Study material
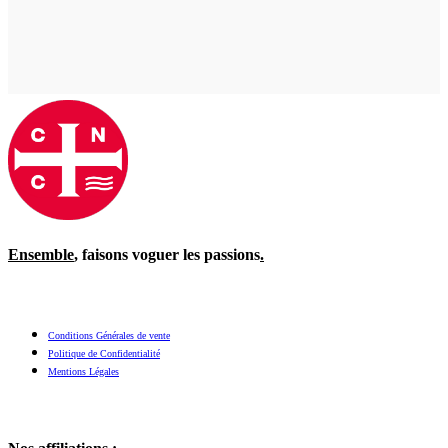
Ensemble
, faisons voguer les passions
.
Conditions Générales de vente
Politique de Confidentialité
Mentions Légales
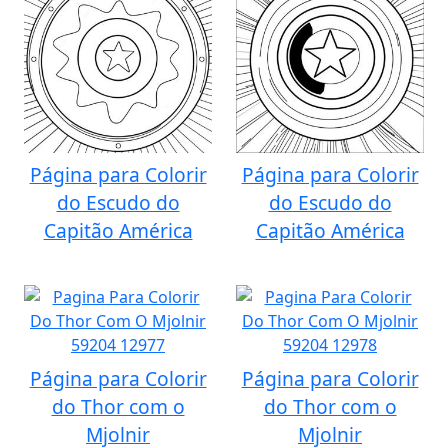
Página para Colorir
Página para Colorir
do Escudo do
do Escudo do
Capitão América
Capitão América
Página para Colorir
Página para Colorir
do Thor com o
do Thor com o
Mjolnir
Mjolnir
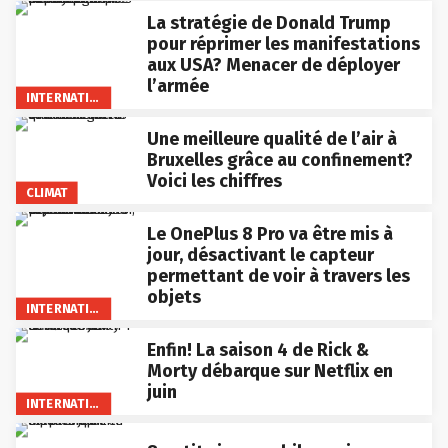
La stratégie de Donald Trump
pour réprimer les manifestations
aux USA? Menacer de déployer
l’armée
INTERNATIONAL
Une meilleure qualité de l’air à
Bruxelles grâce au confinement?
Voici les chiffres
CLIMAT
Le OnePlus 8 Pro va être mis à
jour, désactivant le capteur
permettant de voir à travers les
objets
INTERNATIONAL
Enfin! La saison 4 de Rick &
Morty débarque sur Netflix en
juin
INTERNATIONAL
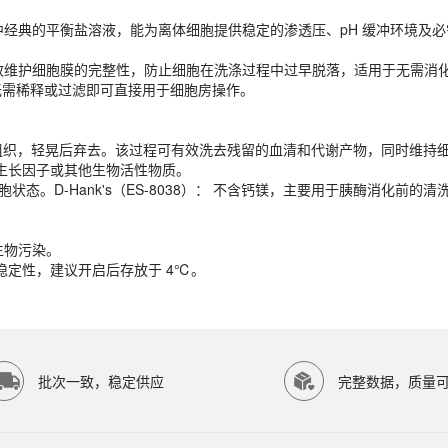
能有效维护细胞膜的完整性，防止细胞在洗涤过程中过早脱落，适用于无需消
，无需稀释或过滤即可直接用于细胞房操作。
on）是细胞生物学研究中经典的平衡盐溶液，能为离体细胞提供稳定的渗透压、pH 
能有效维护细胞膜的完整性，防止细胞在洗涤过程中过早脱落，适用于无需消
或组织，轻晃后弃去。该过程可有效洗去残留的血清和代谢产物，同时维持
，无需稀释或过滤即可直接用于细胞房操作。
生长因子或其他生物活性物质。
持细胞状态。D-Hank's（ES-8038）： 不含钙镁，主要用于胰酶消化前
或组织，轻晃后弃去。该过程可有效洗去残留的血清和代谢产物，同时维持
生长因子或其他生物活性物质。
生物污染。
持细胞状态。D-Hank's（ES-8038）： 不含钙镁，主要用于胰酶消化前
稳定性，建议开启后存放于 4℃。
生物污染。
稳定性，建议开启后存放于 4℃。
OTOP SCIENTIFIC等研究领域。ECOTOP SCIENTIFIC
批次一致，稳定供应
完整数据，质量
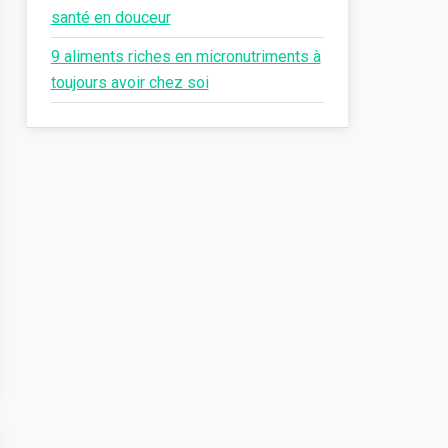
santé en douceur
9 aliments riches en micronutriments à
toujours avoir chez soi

Problem to solve
The answer should match the data above word for word, with no pictures in it.

Response for this exercise
Ensemble
, faisons voguer les passions
.
Conditions Générales de vente
Politique de Confidentialité
Mentions Légales
Página para Colorir
Página para Colorir
do Escudo do
do Escudo do
Capitão América
Capitão América
Página para Colorir
Página para Colorir
do Thor com o
do Thor com o
Mjolnir
Mjolnir
La stratégie de Donald Trump
pour réprimer les manifestations
aux USA? Menacer de déployer
l’armée
INTERNATIONAL
Une meilleure qualité de l’air à
Bruxelles grâce au confinement?
Voici les chiffres
CLIMAT
Le OnePlus 8 Pro va être mis à
jour, désactivant le capteur
permettant de voir à travers les
objets
INTERNATIONAL
Enfin! La saison 4 de Rick &
Morty débarque sur Netflix en
juin
INTERNATIONAL
能有效维护细胞膜的完整性，防止细胞在洗涤过程中过早脱落，适用于无需消
，无需稀释或过滤即可直接用于细胞房操作。
on）是细胞生物学研究中经典的平衡盐溶液，能为离体细胞提供稳定的渗透压、pH 
能有效维护细胞膜的完整性，防止细胞在洗涤过程中过早脱落，适用于无需消
或组织，轻晃后弃去。该过程可有效洗去残留的血清和代谢产物，同时维持
，无需稀释或过滤即可直接用于细胞房操作。
生长因子或其他生物活性物质。
持细胞状态。D-Hank's（ES-8038）： 不含钙镁，主要用于胰酶消化前
或组织，轻晃后弃去。该过程可有效洗去残留的血清和代谢产物，同时维持
生长因子或其他生物活性物质。
生物污染。
持细胞状态。D-Hank's（ES-8038）： 不含钙镁，主要用于胰酶消化前
稳定性，建议开启后存放于 4℃。
生物污染。
稳定性，建议开启后存放于 4℃。
OTOP SCIENTIFIC等研究领域。ECOTOP SCIENTIFIC
批次一致，稳定供应
完整数据，质量
santé en douceur
9 aliments riches en micronutriments à
toujours avoir chez soi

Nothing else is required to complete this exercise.